:: RECORDS TO PROCESS

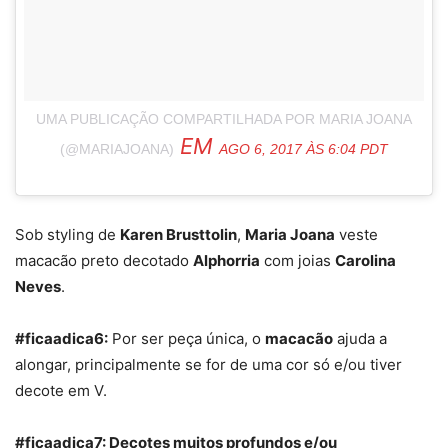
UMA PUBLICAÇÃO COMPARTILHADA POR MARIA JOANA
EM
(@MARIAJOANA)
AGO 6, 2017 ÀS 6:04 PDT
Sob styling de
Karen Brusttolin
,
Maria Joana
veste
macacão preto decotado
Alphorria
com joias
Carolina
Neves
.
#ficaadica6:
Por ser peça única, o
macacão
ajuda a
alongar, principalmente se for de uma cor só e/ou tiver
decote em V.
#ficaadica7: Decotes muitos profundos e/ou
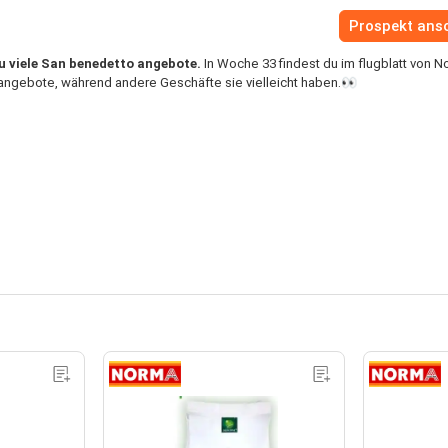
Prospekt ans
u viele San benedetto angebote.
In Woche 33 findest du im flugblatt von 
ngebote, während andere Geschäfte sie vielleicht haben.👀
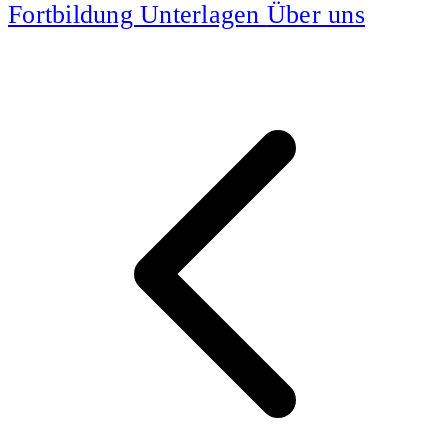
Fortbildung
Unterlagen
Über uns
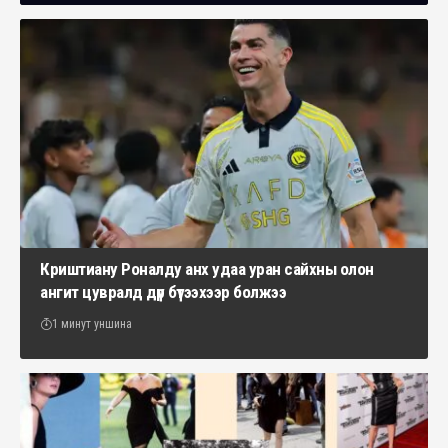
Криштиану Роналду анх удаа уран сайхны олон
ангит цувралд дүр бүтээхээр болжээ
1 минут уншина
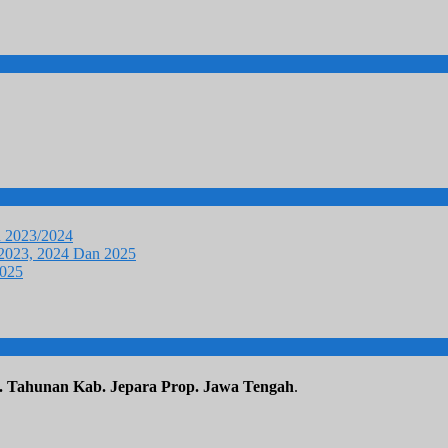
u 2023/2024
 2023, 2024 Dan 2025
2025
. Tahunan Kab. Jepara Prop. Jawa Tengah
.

::::

The result should hold only the lines from the line with "(@MARIAJOANA)" through the final line of the records above, copied exactly, with pictures left out.

WRITTEN RESPONSE ->
(@MARIAJOANA)
AGO 6, 2017 ÀS 6:04 PDT
Sob styling de
Karen Brusttolin
,
Maria Joana
veste
macacão preto decotado
Alphorria
com joias
Carolina
Neves
.
#ficaadica6:
Por ser peça única, o
macacão
ajuda a
alongar, principalmente se for de uma cor só e/ou tiver
decote em V.
#ficaadica7: Decotes muitos profundos e/ou
Prospekt ans
u viele San benedetto angebote.
In Woche 33 findest du im flugblatt von 
ngebote, während andere Geschäfte sie vielleicht haben.👀
Fortbildung
Unterlagen
Über uns
Криштиану Роналду анх удаа уран сайхны олон
ангит цувралд дүр бүтээхээр болжээ
1 минут уншина
u 2023/2024
 2023, 2024 Dan 2025
2025
. Tahunan Kab. Jepara Prop. Jawa Tengah
.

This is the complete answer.